今後、感染症の影響により、経済的な理由から学業継続が困難になった場合にも、引き続き充実した学生生活を送れるよう、本学院の奨学金制度を活用して柔軟に対応いたします。
※各校の対応は詳細が決まりましたら、改めてそれぞれのホームページ等でご案内いたします。

上智学院全体として、教職員が一丸となって取り組み、学生・生徒の皆さん、保護者・保証人の皆様、そして、ご関係の皆様に安心していただけるような、教育・研究活動の継続に努めて参ります。

3.この春から新しい生活を始める皆さんへ

※入学式が中止あるいは縮小されて、皆さんに直接お伝えする機会がなくなりましたので、ここに書面にて、新入生の皆様に向けたお祝いと励ましの言葉をお送りしたいと思います。

ご入学、誠におめでとうございます。また、保護者・保証人、ご関係の皆様にも心よりお祝いを申し上げます。

今、入学の時を迎えた皆さんは、これから歩んでゆく日々をどのように思い描いているでしょうか。まだ漠然としているものであったとしても、何らかの目標、人生で目指す目的や価値を思い描いて、それを実現しようと望んでいるのではないでしょうか。

皆さんが新しい歩みを始める今という時は、実に重要な時です。最初の一歩が、その後の道筋を大きく左右します。目指しているものが何なのか、生涯かけて追い求めるほどの価値のあるものなのかを静かに考えてみましょう。そして、どのように、誰と共に目指すのか、という実現のための方法や道筋も重要な考察のポイントです。それにも増して重要なのは、その動機は何か、何に促されて歩もうとしているのかを確かめることです。
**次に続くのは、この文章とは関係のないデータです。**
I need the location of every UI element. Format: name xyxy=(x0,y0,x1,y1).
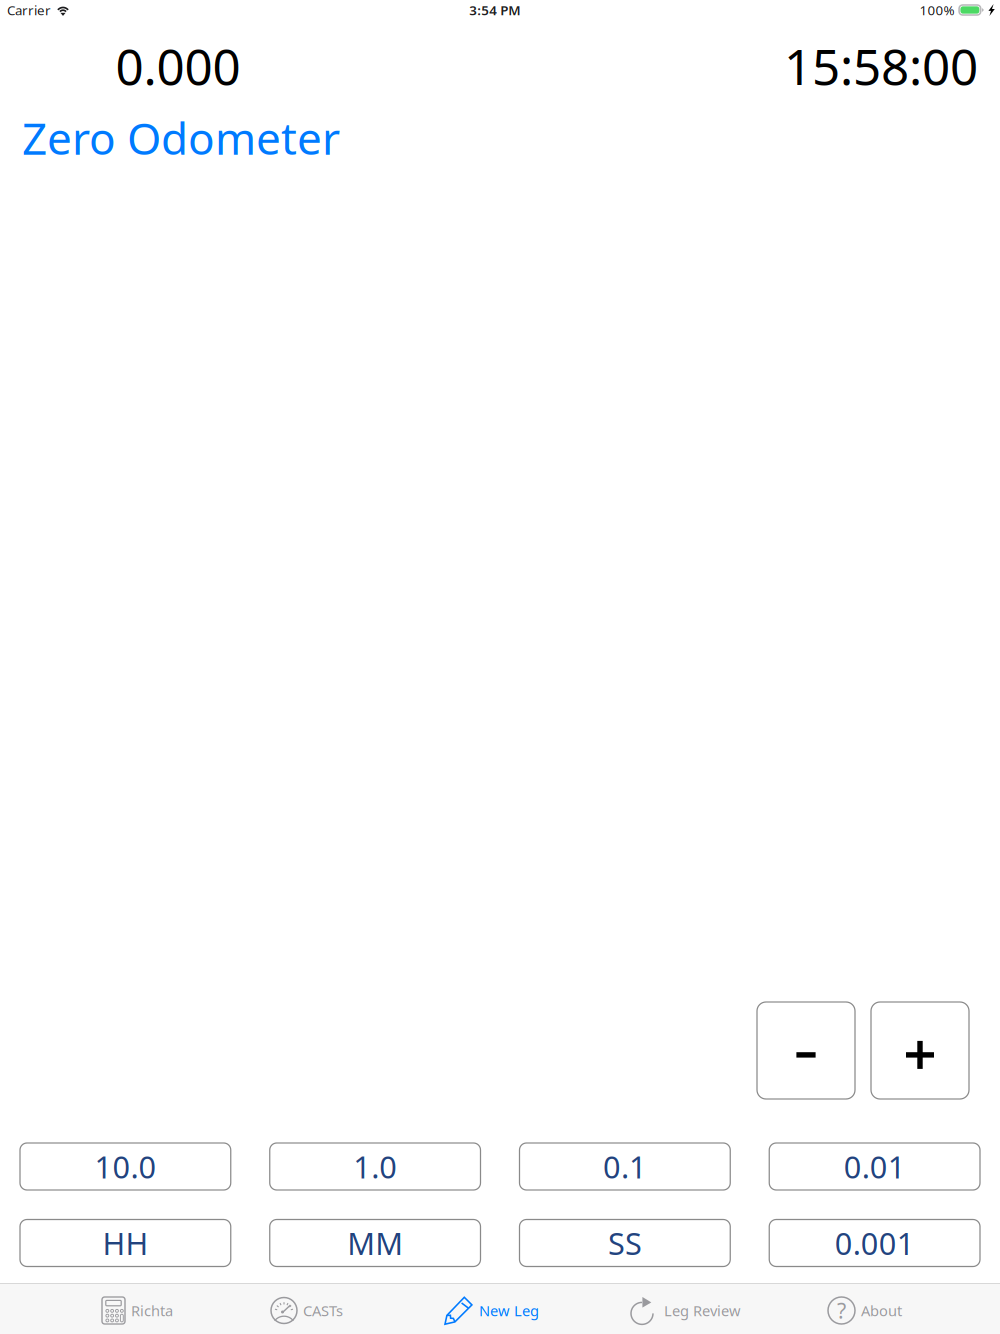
button[interactable]: 1.0 xyxy=(270,1143,481,1190)
button[interactable]: SS xyxy=(520,1220,730,1266)
staticText: 10.0 xyxy=(94,1146,156,1187)
button[interactable]: Richta xyxy=(102,1283,173,1334)
button[interactable]: MM xyxy=(270,1220,481,1266)
staticText: SS xyxy=(608,1223,642,1263)
button[interactable]: 10.0 xyxy=(20,1143,231,1190)
staticText: About xyxy=(861,1301,902,1320)
button[interactable]: HH xyxy=(20,1220,231,1266)
staticText: 0.1 xyxy=(603,1146,647,1187)
staticText: Leg Review xyxy=(664,1301,741,1320)
staticText: Richta xyxy=(131,1301,173,1320)
button[interactable]: New Leg xyxy=(444,1283,539,1334)
staticText: 0.01 xyxy=(844,1146,906,1187)
staticText: New Leg xyxy=(479,1301,539,1320)
button[interactable]: 0.01 xyxy=(769,1143,980,1190)
staticText: MM xyxy=(347,1223,403,1263)
staticText: ? xyxy=(837,1296,846,1325)
staticText: HH xyxy=(102,1223,148,1263)
button[interactable]: Decrease xyxy=(757,1002,855,1099)
staticText: CASTs xyxy=(303,1301,343,1320)
button[interactable]: Leg Review xyxy=(631,1283,741,1334)
button[interactable]: Zero Odometer xyxy=(22,108,340,167)
button[interactable]: ? xyxy=(828,1283,902,1334)
staticText: 0.000 xyxy=(116,33,240,98)
staticText: 15:58:00 xyxy=(784,33,978,98)
button[interactable]: CASTs xyxy=(271,1283,343,1334)
button[interactable]: 0.1 xyxy=(520,1143,730,1190)
staticText: 3:54 PM xyxy=(469,1,520,19)
staticText: 1.0 xyxy=(353,1146,397,1187)
staticText: Carrier xyxy=(7,1,51,19)
button[interactable]: Increase xyxy=(871,1002,969,1099)
staticText: 100% xyxy=(919,1,954,19)
staticText: Zero Odometer xyxy=(22,108,340,167)
button[interactable]: 0.001 xyxy=(769,1220,980,1266)
staticText: 0.001 xyxy=(835,1223,915,1263)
昨年11月に上智大学へ来校なさった教皇フランシスコは、私たち上智の学生・生徒・教職員へ、「何が最善なのかということを意識的に理解したうえで、責任をもって自由に選択する」人となっていくことを期待する、と言われました。何が最善なのかを見いだすにも、責任をもって自由に―― つまりふさわしい動機に促されて――それを選んだのかどうかを確かめるにも、時間がかかります。皆さんのこれからの日々も、それらを確かめる識別の旅路となることでしょう。
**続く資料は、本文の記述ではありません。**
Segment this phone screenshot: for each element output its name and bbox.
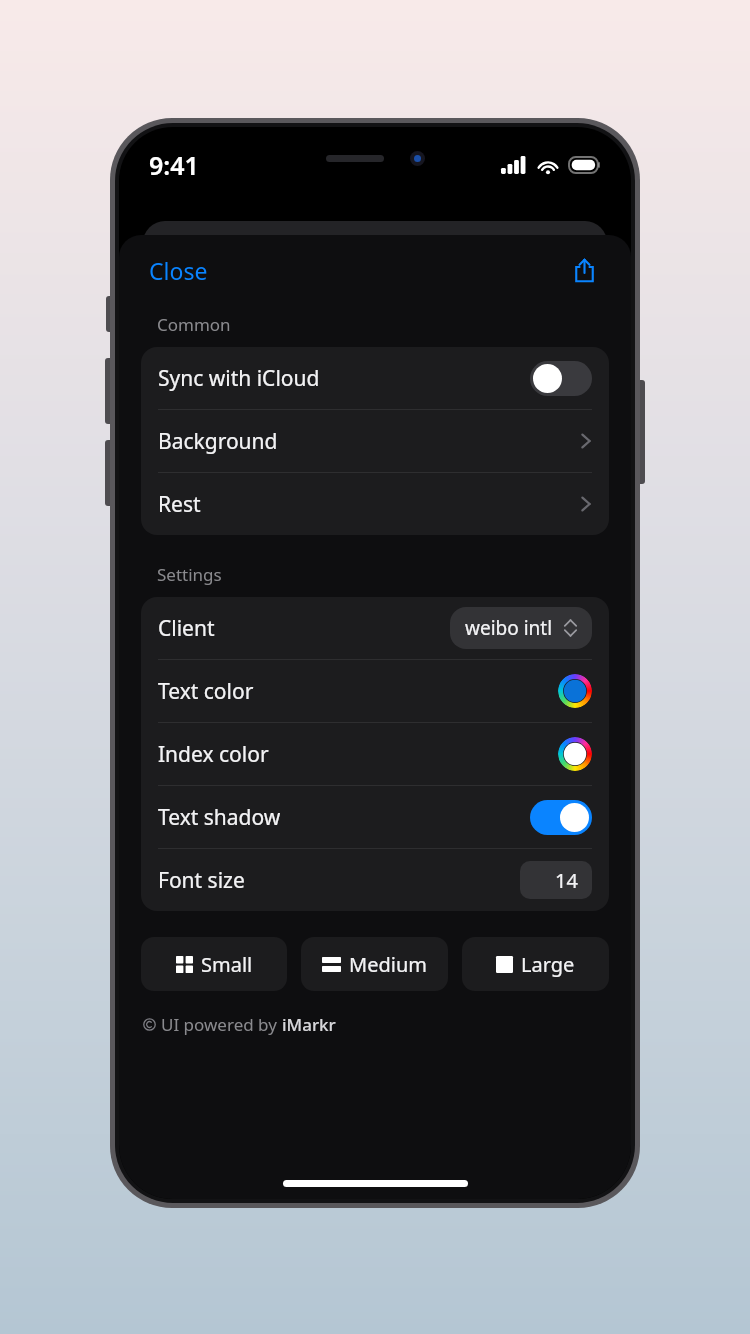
button[interactable]: Text color (141, 660, 609, 722)
staticText: 9:41 (149, 148, 199, 182)
staticText: Medium (349, 951, 427, 978)
staticText: UI powered by (161, 1013, 282, 1036)
staticText: Index color (158, 740, 269, 769)
button[interactable]: Medium (301, 937, 448, 991)
staticText: Settings (157, 563, 222, 586)
staticText: 14 (555, 867, 578, 894)
staticText: Common (157, 313, 231, 336)
staticText: Small (201, 951, 253, 978)
staticText: Text shadow (158, 803, 281, 832)
button[interactable]: Pick color (558, 737, 592, 771)
staticText: Rest (158, 490, 201, 519)
staticText: Close (149, 255, 208, 286)
button[interactable]: weibo intl (450, 607, 592, 649)
button[interactable]: Text shadow (141, 786, 609, 848)
staticText: Font size (158, 866, 245, 895)
staticText: Client (158, 614, 215, 643)
button[interactable] (530, 800, 592, 835)
staticText: Background (158, 427, 278, 456)
button[interactable]: Large (462, 937, 609, 991)
button[interactable]: Background (141, 410, 609, 472)
button[interactable]: Small (141, 937, 287, 991)
button[interactable]: Share (563, 249, 605, 291)
button[interactable]: Pick color (558, 674, 592, 708)
button[interactable]: Rest (141, 473, 609, 535)
staticText: Large (521, 951, 575, 978)
staticText: iMarkr (282, 1013, 336, 1036)
button[interactable]: 14 (520, 861, 592, 899)
staticText: Sync with iCloud (158, 364, 320, 393)
button[interactable]: Font size (141, 849, 609, 911)
button[interactable]: Index color (141, 723, 609, 785)
button[interactable]: Client (141, 597, 609, 659)
staticText: weibo intl (465, 615, 553, 641)
button[interactable] (530, 361, 592, 396)
staticText: Text color (158, 677, 254, 706)
button[interactable]: Close (145, 249, 212, 292)
button[interactable]: Sync with iCloud (141, 347, 609, 409)
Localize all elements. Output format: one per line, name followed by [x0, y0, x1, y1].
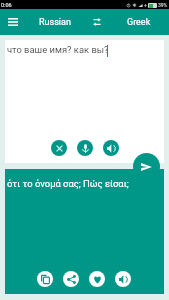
button[interactable]: Add to favourites [89, 271, 105, 287]
staticText: 0:06 [1, 2, 12, 8]
staticText: ότι το όνομά σας; Πώς είσαι; [7, 178, 129, 189]
staticText: + [144, 2, 147, 8]
button[interactable]: Share [63, 271, 79, 287]
staticText: 39% [158, 2, 168, 8]
button[interactable]: Listen to translation [115, 271, 131, 287]
button[interactable]: Clear text [51, 140, 67, 156]
staticText: Russian [39, 17, 71, 28]
button[interactable]: Greek [109, 9, 169, 35]
button[interactable]: Listen to source [103, 140, 119, 156]
button[interactable]: Swap languages [85, 10, 109, 34]
staticText: что ваше имя? как вы? [7, 44, 109, 55]
button[interactable]: Russian [25, 9, 85, 35]
button[interactable]: Navigation menu [1, 10, 25, 34]
staticText: Greek [127, 17, 151, 28]
button[interactable]: Copy translation [37, 271, 53, 287]
button[interactable]: Translate [133, 153, 160, 180]
button[interactable]: Voice input [77, 140, 93, 156]
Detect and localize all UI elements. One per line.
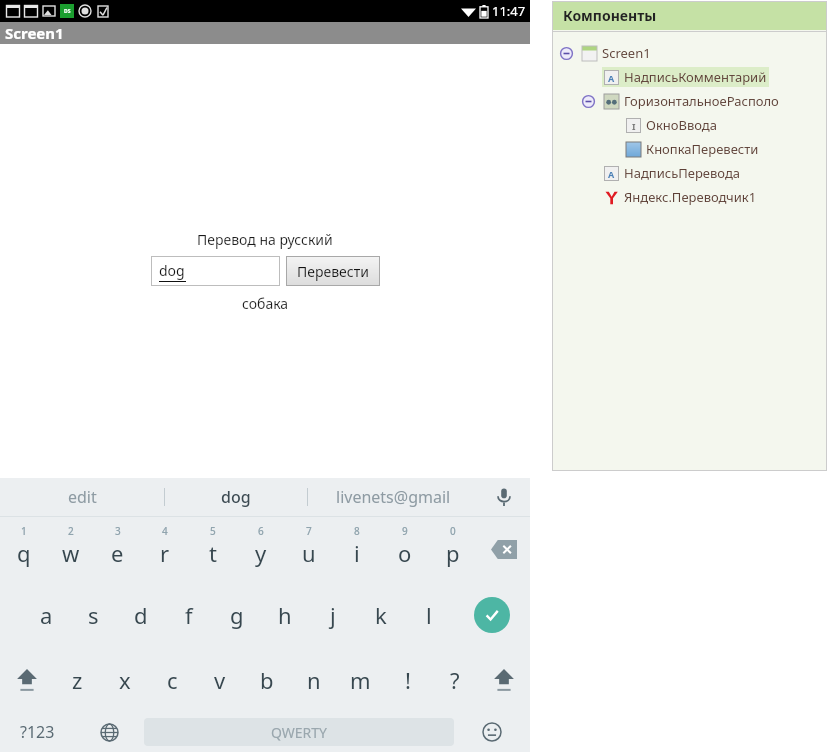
button[interactable]: Backspace xyxy=(477,517,530,582)
staticText: q xyxy=(17,538,31,568)
staticText: 6 xyxy=(258,524,264,538)
staticText: n xyxy=(307,665,321,695)
button[interactable]: I xyxy=(552,113,827,137)
staticText: a xyxy=(40,600,53,630)
button[interactable]: 2 xyxy=(47,517,94,582)
button[interactable]: a xyxy=(23,582,70,647)
button[interactable]: z xyxy=(53,647,101,712)
staticText: 2 xyxy=(68,524,74,538)
staticText: y xyxy=(255,538,267,568)
button[interactable]: Emoji xyxy=(454,712,530,752)
staticText: e xyxy=(111,538,124,568)
button[interactable]: f xyxy=(165,582,213,647)
button[interactable]: n xyxy=(290,647,337,712)
staticText: r xyxy=(160,538,170,568)
staticText: v xyxy=(214,665,226,695)
staticText: Перевести xyxy=(297,262,369,281)
staticText: 4 xyxy=(162,524,168,538)
staticText: НадписьПеревода xyxy=(624,164,741,182)
staticText: I xyxy=(632,120,636,132)
staticText: j xyxy=(330,600,336,630)
button[interactable]: j xyxy=(309,582,357,647)
staticText: DS xyxy=(64,8,71,15)
staticText: ГоризонтальноеРасполо xyxy=(624,92,779,110)
button[interactable]: Voice input xyxy=(478,478,530,516)
staticText: m xyxy=(350,665,371,695)
button[interactable]: Яндекс.Переводчик1 xyxy=(552,185,827,209)
staticText: i xyxy=(354,538,360,568)
staticText: A xyxy=(608,72,615,84)
button[interactable]: c xyxy=(149,647,196,712)
button[interactable]: ?123 xyxy=(0,712,75,752)
button[interactable]: Enter xyxy=(453,582,530,647)
button[interactable]: v xyxy=(196,647,243,712)
button[interactable]: ? xyxy=(431,647,478,712)
button[interactable]: b xyxy=(243,647,290,712)
staticText: Яндекс.Переводчик1 xyxy=(624,188,757,206)
button[interactable]: Change language xyxy=(75,712,144,752)
staticText: A xyxy=(608,168,615,180)
button[interactable]: 8 xyxy=(333,517,381,582)
staticText: собака xyxy=(242,294,289,313)
button[interactable]: Shift xyxy=(478,647,530,712)
button[interactable]: d xyxy=(117,582,165,647)
button[interactable]: h xyxy=(261,582,309,647)
button[interactable]: 6 xyxy=(237,517,285,582)
staticText: g xyxy=(230,600,244,630)
button[interactable]: Screen1 xyxy=(552,41,827,65)
staticText: s xyxy=(88,600,99,630)
button[interactable]: 7 xyxy=(285,517,333,582)
button[interactable]: Shift xyxy=(0,647,53,712)
button[interactable]: 5 xyxy=(189,517,237,582)
button[interactable]: КнопкаПеревести xyxy=(552,137,827,161)
button[interactable]: 0 xyxy=(429,517,477,582)
button[interactable]: k xyxy=(357,582,405,647)
button[interactable]: m xyxy=(337,647,384,712)
button[interactable]: 1 xyxy=(0,517,47,582)
staticText: Screen1 xyxy=(5,23,64,43)
staticText: w xyxy=(62,538,80,568)
staticText: u xyxy=(302,538,316,568)
button[interactable]: edit xyxy=(0,478,164,516)
staticText: 3 xyxy=(115,524,121,538)
staticText: o xyxy=(398,538,412,568)
button[interactable]: A xyxy=(552,65,827,89)
staticText: d xyxy=(134,600,148,630)
button[interactable]: dog xyxy=(165,478,307,516)
button[interactable]: ГоризонтальноеРасполо xyxy=(552,89,827,113)
button[interactable]: x xyxy=(101,647,149,712)
button[interactable]: 4 xyxy=(141,517,189,582)
staticText: 0 xyxy=(450,524,456,538)
staticText: Screen1 xyxy=(602,44,651,62)
staticText: 7 xyxy=(306,524,312,538)
staticText: 9 xyxy=(402,524,408,538)
button[interactable]: livenets@gmail xyxy=(308,478,478,516)
staticText: x xyxy=(119,665,131,695)
staticText: Перевод на русский xyxy=(197,230,333,249)
button[interactable]: ! xyxy=(384,647,431,712)
button[interactable]: l xyxy=(405,582,453,647)
staticText: edit xyxy=(68,486,97,508)
button[interactable]: g xyxy=(213,582,261,647)
staticText: dog xyxy=(221,486,251,508)
staticText: ! xyxy=(405,665,411,695)
staticText: dog xyxy=(159,261,185,280)
staticText: ?123 xyxy=(20,721,55,743)
button[interactable]: s xyxy=(70,582,117,647)
button[interactable]: dog xyxy=(151,256,280,286)
staticText: 8 xyxy=(354,524,360,538)
button[interactable]: 9 xyxy=(381,517,429,582)
button[interactable]: A xyxy=(552,161,827,185)
staticText: ? xyxy=(450,665,460,695)
staticText: 11:47 xyxy=(492,2,526,20)
staticText: z xyxy=(72,665,83,695)
staticText: ОкноВвода xyxy=(646,116,717,134)
button[interactable]: Перевести xyxy=(286,256,380,286)
staticText: c xyxy=(167,665,178,695)
staticText: НадписьКомментарий xyxy=(624,68,767,86)
staticText: b xyxy=(260,665,274,695)
button[interactable]: 3 xyxy=(94,517,141,582)
staticText: 5 xyxy=(210,524,216,538)
button[interactable]: QWERTY xyxy=(144,718,454,746)
staticText: t xyxy=(209,538,217,568)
大学・短期大学部・社会福祉専門学校・助産学専攻科にご入学の皆さんには、高等教育という専門性の高い学びを始める最初の日々に、静かに自分のこころに問うて、思い巡らしていただきたいことがあります。「Men and Women for Others, with Others」(他者のために、他者と共に)という上智の教育精神に魅力を感じ、狭い自己中心のエゴから自由になり、世界全体とそこに生きる多様な人々、さらには地球という「私たちの共通の家」のために、自分は何ができるか、何がしたいかという視点から、これからの学びを組み立て統合していただきたいのです。
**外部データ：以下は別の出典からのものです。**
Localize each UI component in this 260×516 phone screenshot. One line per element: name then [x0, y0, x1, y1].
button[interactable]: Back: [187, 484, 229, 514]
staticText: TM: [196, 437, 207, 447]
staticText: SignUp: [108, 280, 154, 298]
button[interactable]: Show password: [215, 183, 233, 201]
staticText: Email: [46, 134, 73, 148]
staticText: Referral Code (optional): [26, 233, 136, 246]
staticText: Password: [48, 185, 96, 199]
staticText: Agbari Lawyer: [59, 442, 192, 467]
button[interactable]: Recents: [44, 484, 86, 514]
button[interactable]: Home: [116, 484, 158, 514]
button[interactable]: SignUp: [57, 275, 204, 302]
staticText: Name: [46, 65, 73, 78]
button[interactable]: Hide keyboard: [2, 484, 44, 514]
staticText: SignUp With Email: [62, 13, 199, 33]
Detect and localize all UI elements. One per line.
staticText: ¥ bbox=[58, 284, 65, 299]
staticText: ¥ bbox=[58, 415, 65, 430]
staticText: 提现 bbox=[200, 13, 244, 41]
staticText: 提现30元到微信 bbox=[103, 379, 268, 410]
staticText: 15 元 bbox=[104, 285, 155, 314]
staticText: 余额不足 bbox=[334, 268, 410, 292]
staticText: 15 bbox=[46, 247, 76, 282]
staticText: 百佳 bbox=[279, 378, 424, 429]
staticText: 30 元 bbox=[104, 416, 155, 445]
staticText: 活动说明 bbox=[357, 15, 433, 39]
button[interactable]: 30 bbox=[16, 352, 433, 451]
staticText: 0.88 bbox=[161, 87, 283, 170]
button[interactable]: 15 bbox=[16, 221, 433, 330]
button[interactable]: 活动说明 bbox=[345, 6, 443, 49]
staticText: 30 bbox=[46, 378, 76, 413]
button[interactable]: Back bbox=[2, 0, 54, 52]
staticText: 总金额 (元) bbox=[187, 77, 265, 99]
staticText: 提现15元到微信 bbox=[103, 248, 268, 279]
このお願いを中学校にご入学の皆さんに向けてお伝えするとしたら、6年間の学校生活の中で、自分という人間は何者なのか、自分は何を達成したいのか、自分は何を大切にしたいのかを考えてほしい、ということです。6年間は長いようであっという間に過ぎます。中学・高校という青春時代を充実したものとできるよう、入学のこの日に自分なりの誓いを立ててみてください。

皆さんのこれからの学びの日々が充実した豊かな時となりますように、心よりお祈りしております。